'''
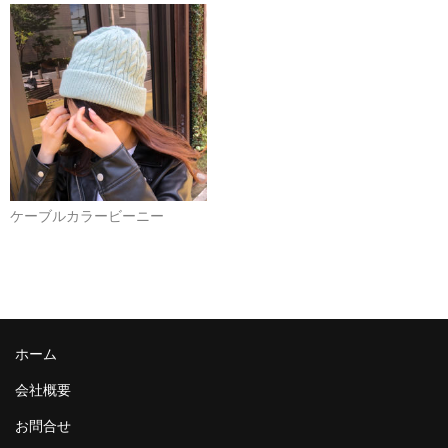
ケーブルカラービーニー
ホーム
会社概要
お問合せ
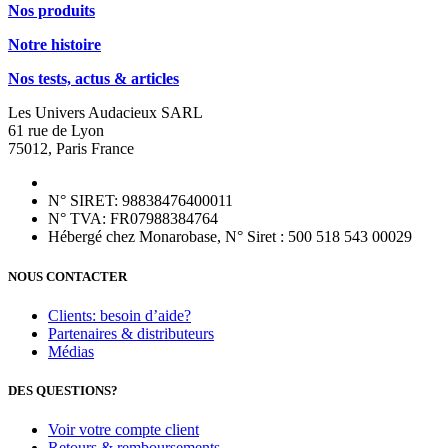
variations.
Nos produits
produit
Les
options
Notre histoire
peuvent
être
Nos tests, actus & articles
choisies
sur
Les Univers Audacieux SARL
la
61 rue de Lyon
page
75012, Paris France
du
produit
N° SIRET: 98838476400011
N° TVA: FR07988384764
Hébergé chez Monarobase, N° Siret : 500 518 543 00029
NOUS CONTACTER
Clients: besoin d’aide?
Partenaires & distributeurs
Médias
DES QUESTIONS?
Voir votre compte client
Retours & remboursements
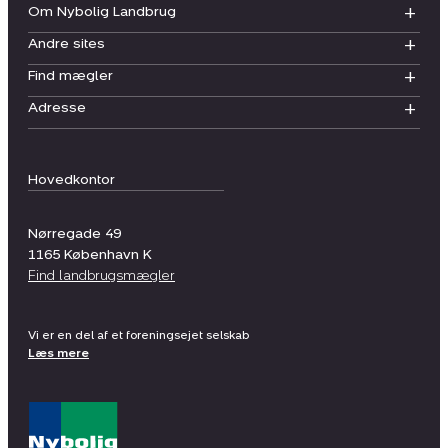
Om Nybolig Landbrug
Andre sites
Find mægler
Adresse
Hovedkontor
Nørregade 49
1165
København K
Find landbrugsmægler
Vi er en del af et foreningsejet selskab
Læs mere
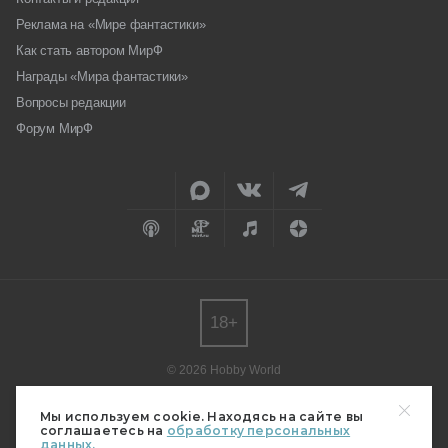
Реклама на «Мире фантастики»
Как стать автором МирФ
Награды «Мира фантастики»
Вопросы редакции
Форум МирФ
18+
© 2026 Hobby World
Любое использование материалов допускается только с согласия
редакции.
Мы используем cookie. Находясь на сайте вы
соглашаетесь на
обработку персональных
Мнение авторов может не совпадать с мнением редакции.
данных.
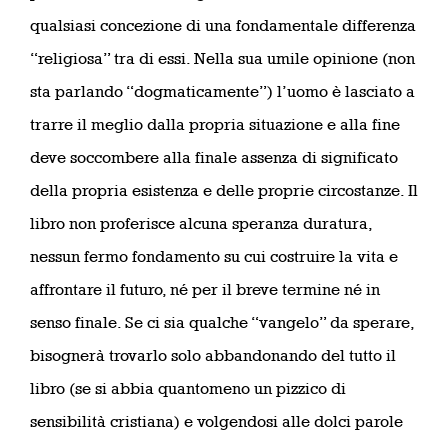
qualsiasi concezione di una fondamentale differenza
“religiosa” tra di essi. Nella sua umile opinione (non
sta parlando “dogmaticamente”) l’uomo è lasciato a
trarre il meglio dalla propria situazione e alla fine
deve soccombere alla finale assenza di significato
della propria esistenza e delle proprie circostanze. Il
libro non proferisce alcuna speranza duratura,
nessun fermo fondamento su cui costruire la vita e
affrontare il futuro, né per il breve termine né in
senso finale. Se ci sia qualche “vangelo” da sperare,
bisognerà trovarlo solo abbandonando del tutto il
libro (se si abbia quantomeno un pizzico di
sensibilità cristiana) e volgendosi alle dolci parole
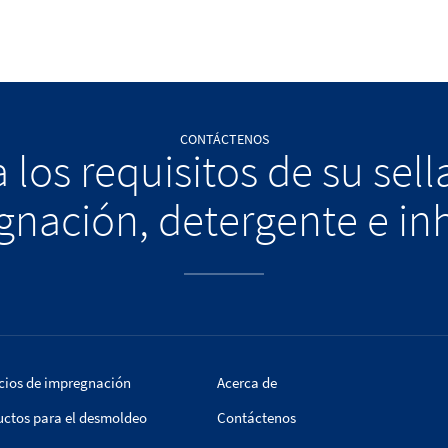
CONTÁCTENOS
 los requisitos de su sel
nación, detergente e in
cios de impregnación
Acerca de
uctos para el desmoldeo
Contáctenos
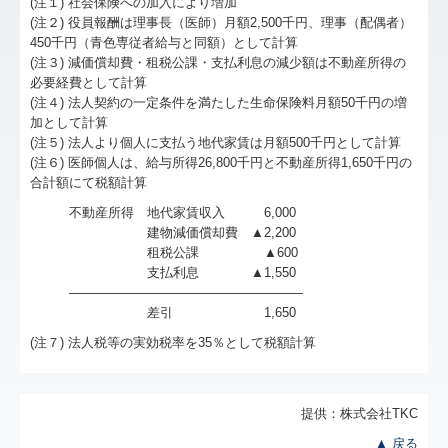
(注１) 社会保険への加入により増加
(注２) 役員報酬は理事長（医師）月額2,500千円、理事（配偶者）
450千円（青色専従者給与と同額）として計算
(注３) 減価償却費・租税公課・支払利息の減少額は不動産所得の
必要経費として計算
(注４) 法人契約の一定条件を満たした生命保険料月額50千円の増
加として計算
(注５) 法人より個人に支払う地代家賃は月額500千円として計算
(注６) 医師個人は、給与所得26,800千円と不動産所得1,650千円の
合計額にて税額計算
不動産所得 地代家賃収入 6,000
建物減価償却費 ▲2,200
租税公課 ▲600
支払利息 ▲1,550
――――――――――――――――――
差引 1,650
(注７) 法人税等の実効税率を35％として税額計算
提供：株式会社TKC
▲ 戻る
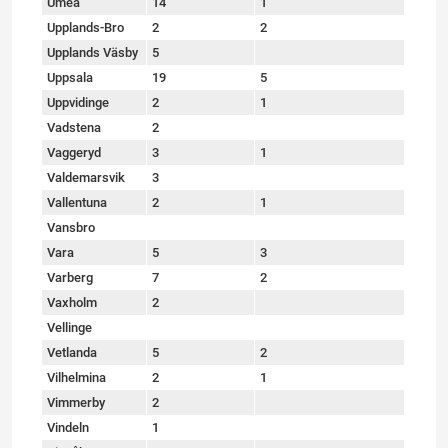
Umeå
14
1
Upplands-Bro
2
2
Upplands Väsby
5
Uppsala
19
5
Uppvidinge
2
1
Vadstena
2
Vaggeryd
3
1
Valdemarsvik
3
Vallentuna
2
1
Vansbro
Vara
5
3
Varberg
7
2
Vaxholm
2
Vellinge
Vetlanda
5
2
Vilhelmina
2
1
Vimmerby
2
Vindeln
1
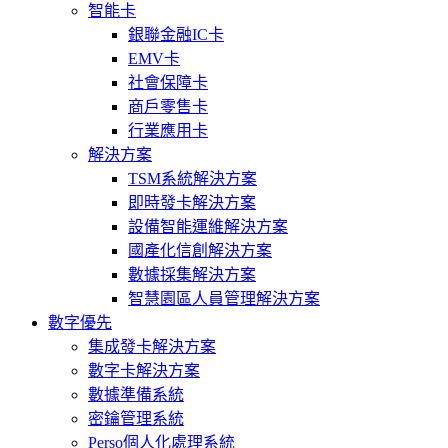
智能卡
銀聯金融IC卡
EMV卡
社會保障卡
商戶零售卡
行業應用卡
解決方案
TSM系統解決方案
即時發卡解決方案
設備智能運維解決方案
國產化信創解決方案
數據採集解決方案
智慧園區人員管理解決方案
數字優先
集成發卡解決方案
數字卡解決方案
數據準備系統
密鑰管理系統
Perso個人化處理系統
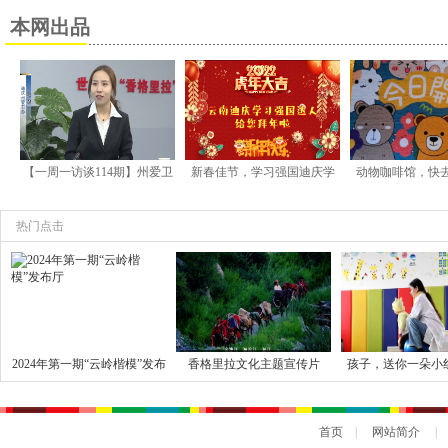
争！
本网出品
【一周一访谈114期】州爱卫
新春佳节，学习强国迪庆学
动物咖啡馆，快
办工作人员张琴做客《一周
习平台学习达人给大家送祝
动物陪你喝
一访谈》
福！
热门点击
2024年第一期“云岭楷模”发布
香格里拉文化主题宣传片
孩子，送你一朵小
厅
《海》(精简版) |
励你有勇气跟命运
争！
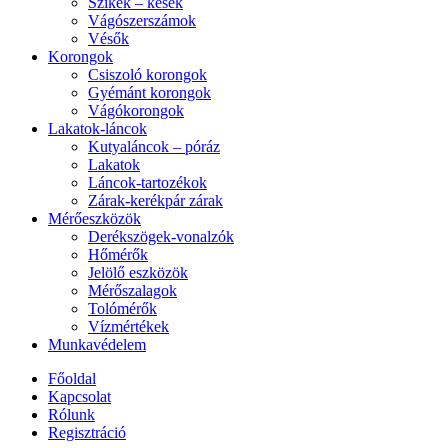
Szikék – kések
Vágószerszámok
Vésők
Korongok
Csiszoló korongok
Gyémánt korongok
Vágókorongok
Lakatok-láncok
Kutyaláncok – póráz
Lakatok
Láncok-tartozékok
Zárak-kerékpár zárak
Mérőeszközök
Derékszögek-vonalzók
Hőmérők
Jelölő eszközök
Mérőszalagok
Tolómérők
Vízmértékek
Munkavédelem
Főoldal
Kapcsolat
Rólunk
Regisztráció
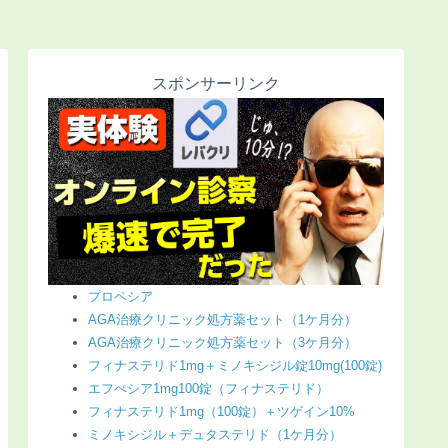
スポンサーリンク
プロペシア
AGA治療クリニック処方薬セット（1ケ月分）
AGA治療クリニック処方薬セット（3ケ月分）
フィナステリド1mg＋ミノキシジル錠10mg(100錠)
エフぺシア1mg100錠（フィナステリド）
フィナステリド1mg（100錠）＋ツゲイン10%
ミノキシジル＋デュタステリド（1ケ月分）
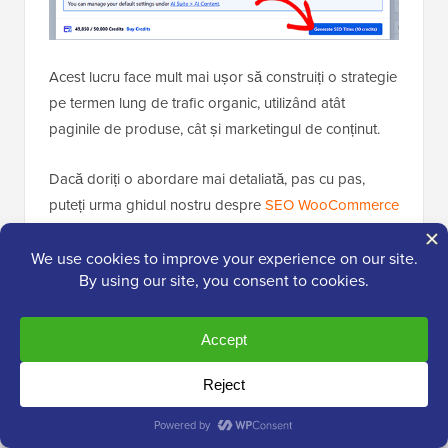
Acest lucru face mult mai ușor să construiți o strategie
pe termen lung de trafic organic, utilizând atât
paginile de produse, cât și marketingul de conținut.
Dacă doriți o abordare mai detaliată, pas cu pas,
puteți urma ghidul nostru despre
SEO WooCommerce
pentru a vă îmbunătăți clasamentele.
Câștigător: WooCommerce
Securitate: Shopify vs. WooCommerce
Securitatea este unul dintre cei mai importanți factori
atunci când gestionați un magazin online, deoarece
manipulați informații sensibile ale clienților, cum ar fi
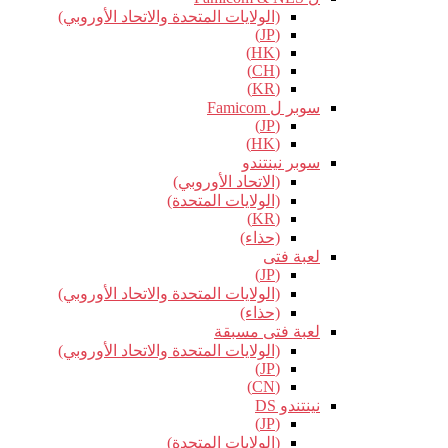
(الولايات المتحدة والاتحاد الأوروبي)
(JP)
(HK)
(CH)
(KR)
سوبر ل Famicom
(JP)
(HK)
سوبر نينتندو
(الاتحاد الأوروبي)
(الولايات المتحدة)
(KR)
(حذاء)
لعبة فتى
(JP)
(الولايات المتحدة والاتحاد الأوروبي)
(حذاء)
لعبة فتى مسبقة
(الولايات المتحدة والاتحاد الأوروبي)
(JP)
(CN)
نينتندو DS
(JP)
(الولايات المتحدة)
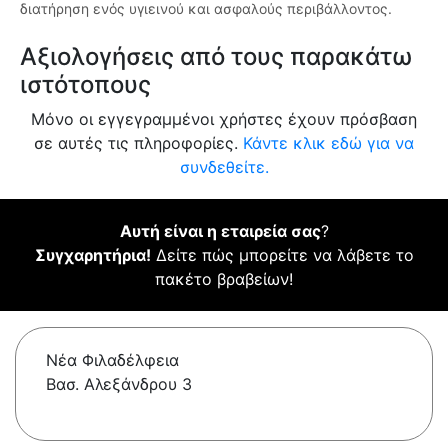
διατήρηση ενός υγιεινού και ασφαλούς περιβάλλοντος.
Αξιολογήσεις από τους παρακάτω
ιστότοπους
Μόνο οι εγγεγραμμένοι χρήστες έχουν πρόσβαση
σε αυτές τις πληροφορίες.
Κάντε κλικ εδώ για να
συνδεθείτε.
Αυτή είναι η εταιρεία σας
?
Συγχαρητήρια!
Δείτε πώς μπορείτε να λάβετε το
πακέτο βραβείων!
Νέα Φιλαδέλφεια
Βασ. Αλεξάνδρου 3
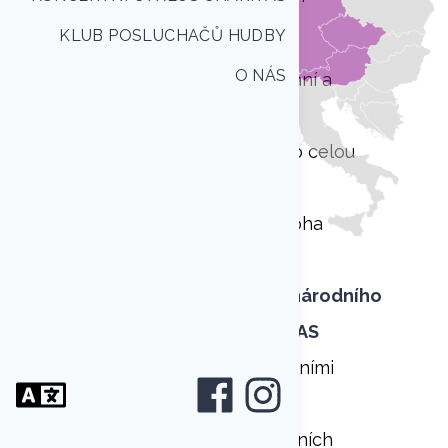
o následující:
KLUB POSLUCHAČŮ HUDBY
O NÁS
ubytování skupiny, stravování a
doprava
průvodcovský doprovod po celou
dobu koncertního turné
koncerty v některém z mnoha
krásných sálů a kostelů
zařazení koncertu do
Mezinárodního
koncertního cyklu CHARITAS
společné vystoupení s místními
soubory
zapůjčení a doprava hudebních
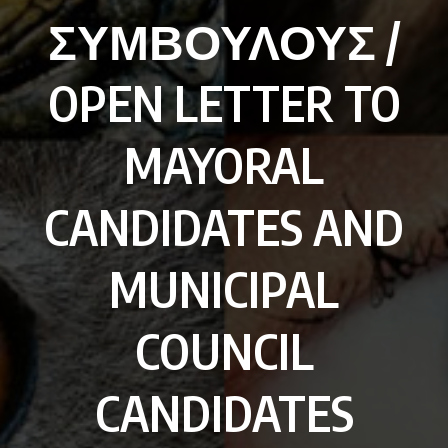
ΣΥΜΒΟΥΛΟΥΣ /
OPEN LETTER TO
MAYORAL
CANDIDATES AND
MUNICIPAL
COUNCIL
CANDIDATES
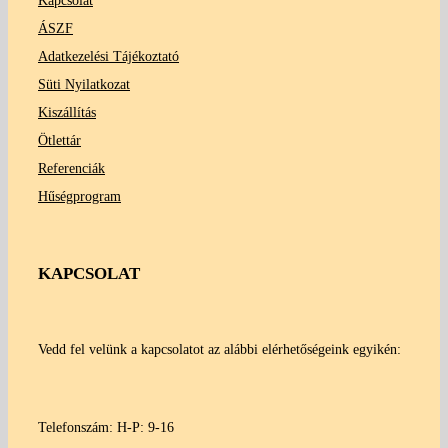
Kapcsolat
ÁSZF
Adatkezelési Tájékoztató
Süti Nyilatkozat
Kiszállítás
Ötlettár
Referenciák
Hűségprogram
KAPCSOLAT
Vedd fel velünk a kapcsolatot az alábbi elérhetőségeink egyikén:
Telefonszám: H-P: 9-16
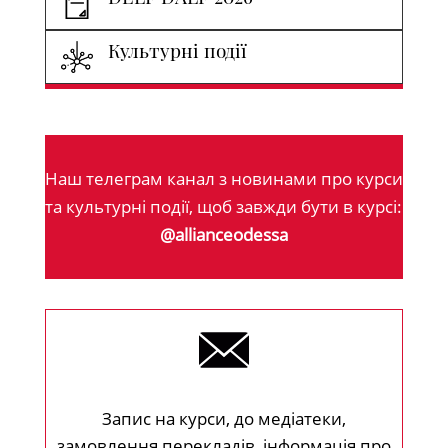
Культурні події
Наш телеграм канал з новинами про курси
та культурні події, щоб завжди бути в курсі:
@allianceodessa
Запис на курси, до медіатеки,
замовлення перекладів, інформація про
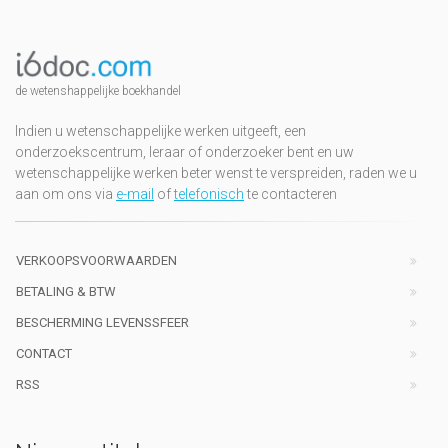
de wetenshappelijke boekhandel
Indien u wetenschappelijke werken uitgeeft, een
onderzoekscentrum, leraar of onderzoeker bent en uw
wetenschappelijke werken beter wenst te verspreiden, raden we u
aan om ons via
e-mail
of
telefonisch
te contacteren
VERKOOPSVOORWAARDEN
BETALING & BTW
BESCHERMING LEVENSSFEER
CONTACT
RSS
'''
* [What to produce] Return each entry exactly as given. Leave the images out.

* [Your response]
ケーブルカラービーニー
ホーム
会社概要
お問合せ
variations.
Nos produits
produit
Les
options
Notre histoire
peuvent
être
Nos tests, actus & articles
choisies
sur
Les Univers Audacieux SARL
la
61 rue de Lyon
page
75012, Paris France
du
produit
N° SIRET: 98838476400011
N° TVA: FR07988384764
Hébergé chez Monarobase, N° Siret : 500 518 543 00029
NOUS CONTACTER
Clients: besoin d’aide?
Partenaires & distributeurs
Médias
DES QUESTIONS?
Voir votre compte client
Retours & remboursements
Om Nybolig Landbrug
Andre sites
Find mægler
Adresse
Hovedkontor
Nørregade 49
1165
København K
Find landbrugsmægler
Vi er en del af et foreningsejet selskab
Læs mere
Реклама на «Мире фантастики»
Как стать автором МирФ
Награды «Мира фантастики»
Вопросы редакции
Форум МирФ
18+
© 2026 Hobby World
Любое использование материалов допускается только с согласия
редакции.
Мы используем cookie. Находясь на сайте вы
соглашаетесь на
обработку персональных
Мнение авторов может не совпадать с мнением редакции.
данных.
qualsiasi concezione di una fondamentale differenza
“religiosa” tra di essi. Nella sua umile opinione (non
sta parlando “dogmaticamente”) l’uomo è lasciato a
trarre il meglio dalla propria situazione e alla fine
deve soccombere alla finale assenza di significato
della propria esistenza e delle proprie circostanze. Il
libro non proferisce alcuna speranza duratura,
nessun fermo fondamento su cui costruire la vita e
affrontare il futuro, né per il breve termine né in
senso finale. Se ci sia qualche “vangelo” da sperare,
bisognerà trovarlo solo abbandonando del tutto il
libro (se si abbia quantomeno un pizzico di
sensibilità cristiana) e volgendosi alle dolci parole
CONTÁCTENOS
 los requisitos de su sel
nación, detergente e in
cios de impregnación
Acerca de
uctos para el desmoldeo
Contáctenos
(注１) 社会保険への加入により増加
(注２) 役員報酬は理事長（医師）月額2,500千円、理事（配偶者）
450千円（青色専従者給与と同額）として計算
(注３) 減価償却費・租税公課・支払利息の減少額は不動産所得の
必要経費として計算
(注４) 法人契約の一定条件を満たした生命保険料月額50千円の増
加として計算
(注５) 法人より個人に支払う地代家賃は月額500千円として計算
(注６) 医師個人は、給与所得26,800千円と不動産所得1,650千円の
合計額にて税額計算
不動産所得 地代家賃収入 6,000
建物減価償却費 ▲2,200
租税公課 ▲600
支払利息 ▲1,550
――――――――――――――――――
差引 1,650
(注７) 法人税等の実効税率を35％として税額計算
提供：株式会社TKC
▲ 戻る
Umeå
14
1
Upplands-Bro
2
2
Upplands Väsby
5
Uppsala
19
5
Uppvidinge
2
1
Vadstena
2
Vaggeryd
3
1
Valdemarsvik
3
Vallentuna
2
1
Vansbro
Vara
5
3
Varberg
7
2
Vaxholm
2
Vellinge
Vetlanda
5
2
Vilhelmina
2
1
Vimmerby
2
Vindeln
1
智能卡
銀聯金融IC卡
EMV卡
社會保障卡
商戶零售卡
行業應用卡
解決方案
TSM系統解決方案
即時發卡解決方案
設備智能運維解決方案
國產化信創解決方案
數據採集解決方案
智慧園區人員管理解決方案
數字優先
集成發卡解決方案
數字卡解決方案
數據準備系統
密鑰管理系統
Perso個人化處理系統
争！
本网出品
【一周一访谈114期】州爱卫
新春佳节，学习强国迪庆学
动物咖啡馆，快
办工作人员张琴做客《一周
习平台学习达人给大家送祝
动物陪你喝
一访谈》
福！
热门点击
2024年第一期“云岭楷模”发布
香格里拉文化主题宣传片
孩子，送你一朵小
厅
《海》(精简版) |
励你有勇气跟命运
争！
Szikék – kések
Vágószerszámok
Vésők
Korongok
Csiszoló korongok
Gyémánt korongok
Vágókorongok
Lakatok-láncok
Kutyaláncok – póráz
Lakatok
Láncok-tartozékok
Zárak-kerékpár zárak
Mérőeszközök
Derékszögek-vonalzók
Hőmérők
Jelölő eszközök
Mérőszalagok
Tolómérők
Vízmértékek
Munkavédelem
Főoldal
Kapcsolat
Rólunk
Regisztráció
スポンサーリンク
プロペシア
AGA治療クリニック処方薬セット（1ケ月分）
AGA治療クリニック処方薬セット（3ケ月分）
フィナステリド1mg＋ミノキシジル錠10mg(100錠)
エフぺシア1mg100錠（フィナステリド）
フィナステリド1mg（100錠）＋ツゲイン10%
ミノキシジル＋デュタステリド（1ケ月分）
Acest lucru face mult mai ușor să construiți o strategie
pe termen lung de trafic organic, utilizând atât
paginile de produse, cât și marketingul de conținut.
Dacă doriți o abordare mai detaliată, pas cu pas,
puteți urma ghidul nostru despre
SEO WooCommerce
pentru a vă îmbunătăți clasamentele.
Câștigător: WooCommerce
Securitate: Shopify vs. WooCommerce
Securitatea este unul dintre cei mai importanți factori
atunci când gestionați un magazin online, deoarece
manipulați informații sensibile ale clienților, cum ar fi
(الولايات المتحدة والاتحاد الأوروبي)
(JP)
(HK)
(CH)
(KR)
سوبر ل Famicom
(JP)
(HK)
سوبر نينتندو
(الاتحاد الأوروبي)
(الولايات المتحدة)
(KR)
(حذاء)
لعبة فتى
(JP)
(الولايات المتحدة والاتحاد الأوروبي)
(حذاء)
لعبة فتى مسبقة
(الولايات المتحدة والاتحاد الأوروبي)
(JP)
(CN)
نينتندو DS
(JP)
(الولايات المتحدة)
διατήρηση ενός υγιεινού και ασφαλούς περιβάλλοντος.
Αξιολογήσεις από τους παρακάτω
ιστότοπους
Μόνο οι εγγεγραμμένοι χρήστες έχουν πρόσβαση
σε αυτές τις πληροφορίες.
Κάντε κλικ εδώ για να
συνδεθείτε.
Αυτή είναι η εταιρεία σας
?
Συγχαρητήρια!
Δείτε πώς μπορείτε να λάβετε το
πακέτο βραβείων!
Νέα Φιλαδέλφεια
Βασ. Αλεξάνδρου 3
o následující:
KLUB POSLUCHAČŮ HUDBY
O NÁS
ubytování skupiny, stravování a
doprava
průvodcovský doprovod po celou
dobu koncertního turné
koncerty v některém z mnoha
krásných sálů a kostelů
zařazení koncertu do
Mezinárodního
koncertního cyklu CHARITAS
společné vystoupení s místními
soubory
zapůjčení a doprava hudebních
ΣΥΜΒΟΥΛΟΥΣ /
OPEN LETTER TO
MAYORAL
CANDIDATES AND
MUNICIPAL
COUNCIL
CANDIDATES
Kapcsolat
ÁSZF
Adatkezelési Tájékoztató
Süti Nyilatkozat
Kiszállítás
Ötlettár
Referenciák
Hűségprogram
KAPCSOLAT
Vedd fel velünk a kapcsolatot az alábbi elérhetőségeink egyikén:
Telefonszám: H-P: 9-16
Культурні події
Наш телеграм канал з новинами про курси
та культурні події, щоб завжди бути в курсі:
@allianceodessa
Запис на курси, до медіатеки,
замовлення перекладів, інформація про
de wetenshappelijke boekhandel
Indien u wetenschappelijke werken uitgeeft, een
onderzoekscentrum, leraar of onderzoeker bent en uw
wetenschappelijke werken beter wenst te verspreiden, raden we u
aan om ons via
e-mail
of
telefonisch
te contacteren
VERKOOPSVOORWAARDEN
BETALING & BTW
BESCHERMING LEVENSSFEER
CONTACT
RSS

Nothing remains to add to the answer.